In this article, we’ll take you on our journey of implementing the GitOps methodology.
We chose Kubernetes to host our main application. We selected Google Kubernetes Engine from Google Cloud Platform. Our entire infrastructure was built “as code” using Terraform from Hashicorp. The continuous Integration tool is the SaaS version of Circle CI. In order to properly restrict access to our Kubernetes clusters, we didn’t apply descriptors directly from our CI.
As we worked on this, a new emerging methodology came to our attention: GitOps.
What is GitOps?
GitOps is the practice of using Git to store declaratively defined desired state and Continuous Delivery agents to automate the reconciliation of current state to desired state; effectively decoupling CI and CD.
The GitOps working group defines GitOps methodology in five principles:
- Declarative Configuration: All resources managed through the GitOps workflow must be expressed declaratively.

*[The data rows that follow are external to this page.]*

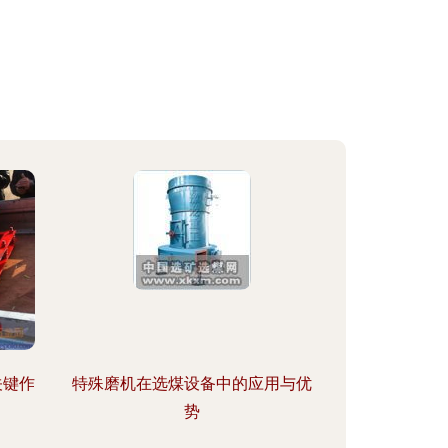
关键作
特殊磨机在选煤设备中的应用与优
势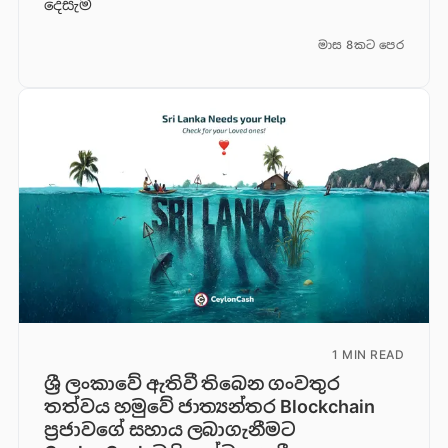
දෙසැම්
මාස 8කට පෙර
1 MIN READ
ශ්‍රී ලංකාවේ ඇතිවී තිබෙන ගංවතුර
තත්වය හමුවේ ජාත්‍යන්තර Blockchain
ප්‍රජාවගේ සහාය ලබාගැනීමට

- Versioned and Immutable: Desired state is stored in a repository that supports immutability, versioning and version history such as Git.
- Deployed automatically: Delivery of the declarative descriptors, from the repository to the runtime environment is fully automated.
- Continuously reconciled: Software agents maintain system state by continuously applying the resources described in the declarative configuration as it's the single source of truth.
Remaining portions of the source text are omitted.